Boxuan Li
2026
Coding Agents with Multimodal Browsing are Generalist Problem Solvers
Aditya Bharat Soni | Boxuan Li | Xingyao Wang | Valerie Chen | Graham Neubig
Findings of the Association for Computational Linguistics: EACL 2026
Aditya Bharat Soni | Boxuan Li | Xingyao Wang | Valerie Chen | Graham Neubig
Findings of the Association for Computational Linguistics: EACL 2026
Modern human labor is characterized by specialization; we train for years and develop particular tools that allow us to perform well across a variety of tasks. Similarly, specialized AI agents with task-specific tools or architectures often fail to generalize beyond their intended scope. In this work, we ask: *can agents achieve generalizability across diverse domains with a small, but well-chosen set of general tools?* We propose OpenHands-Versa, a single-agent system with a modest number of general tools like code execution, search engine, web browser and multimodal file viewer, for three practical domains: software engineering, deep research, and web browsing.

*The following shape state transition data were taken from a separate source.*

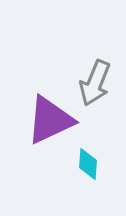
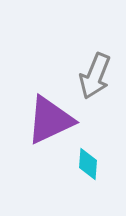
gray arrow: moved 7 px up
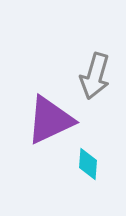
gray arrow: rotated 6 degrees counterclockwise
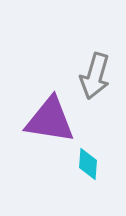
purple triangle: rotated 34 degrees clockwise
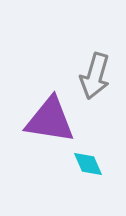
cyan diamond: rotated 28 degrees counterclockwise
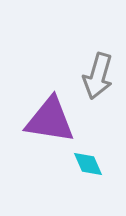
gray arrow: moved 3 px right
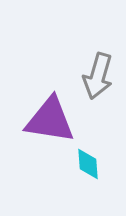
cyan diamond: rotated 20 degrees clockwise
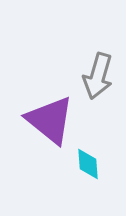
purple triangle: rotated 30 degrees clockwise
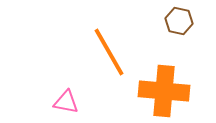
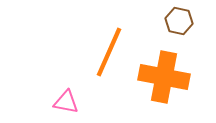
orange line: rotated 54 degrees clockwise
orange cross: moved 14 px up; rotated 6 degrees clockwise
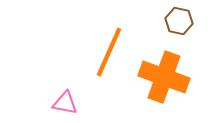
orange cross: rotated 9 degrees clockwise
pink triangle: moved 1 px left, 1 px down
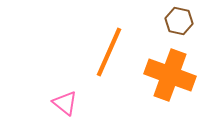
orange cross: moved 6 px right, 2 px up
pink triangle: rotated 28 degrees clockwise
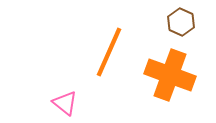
brown hexagon: moved 2 px right, 1 px down; rotated 12 degrees clockwise
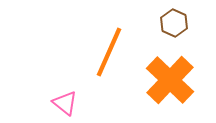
brown hexagon: moved 7 px left, 1 px down
orange cross: moved 5 px down; rotated 24 degrees clockwise
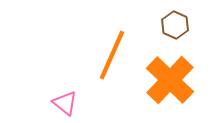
brown hexagon: moved 1 px right, 2 px down
orange line: moved 3 px right, 3 px down
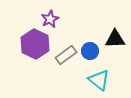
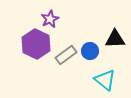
purple hexagon: moved 1 px right
cyan triangle: moved 6 px right
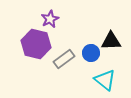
black triangle: moved 4 px left, 2 px down
purple hexagon: rotated 12 degrees counterclockwise
blue circle: moved 1 px right, 2 px down
gray rectangle: moved 2 px left, 4 px down
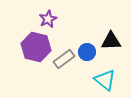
purple star: moved 2 px left
purple hexagon: moved 3 px down
blue circle: moved 4 px left, 1 px up
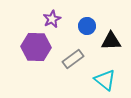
purple star: moved 4 px right
purple hexagon: rotated 12 degrees counterclockwise
blue circle: moved 26 px up
gray rectangle: moved 9 px right
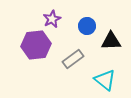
purple hexagon: moved 2 px up; rotated 8 degrees counterclockwise
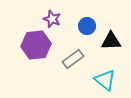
purple star: rotated 24 degrees counterclockwise
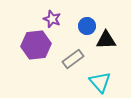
black triangle: moved 5 px left, 1 px up
cyan triangle: moved 5 px left, 2 px down; rotated 10 degrees clockwise
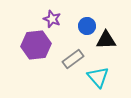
cyan triangle: moved 2 px left, 5 px up
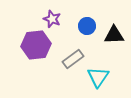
black triangle: moved 8 px right, 5 px up
cyan triangle: rotated 15 degrees clockwise
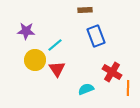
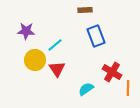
cyan semicircle: rotated 14 degrees counterclockwise
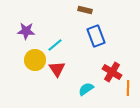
brown rectangle: rotated 16 degrees clockwise
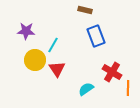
cyan line: moved 2 px left; rotated 21 degrees counterclockwise
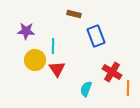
brown rectangle: moved 11 px left, 4 px down
cyan line: moved 1 px down; rotated 28 degrees counterclockwise
cyan semicircle: rotated 35 degrees counterclockwise
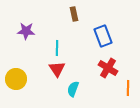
brown rectangle: rotated 64 degrees clockwise
blue rectangle: moved 7 px right
cyan line: moved 4 px right, 2 px down
yellow circle: moved 19 px left, 19 px down
red cross: moved 4 px left, 4 px up
cyan semicircle: moved 13 px left
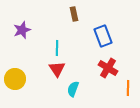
purple star: moved 4 px left, 1 px up; rotated 24 degrees counterclockwise
yellow circle: moved 1 px left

Notably, OpenHands-Versa demonstrates superior or competitive performance over task-specific specialized agents on three challenging benchmarks: SWE-Bench Multimodal, GAIA, and The Agent Company, with absolute improvements in success rate of **9.1**, **1.3**, and **9.1** points, respectively. Thus, our *single-agent* system can achieve strong generalization indicating that specialist agents for these domains provide no practical benefit. Furthermore, we find that specialist multi-agent systems do not generalize beyond their intended scope. These findings establish OpenHands-Versa as a strong baseline for future research.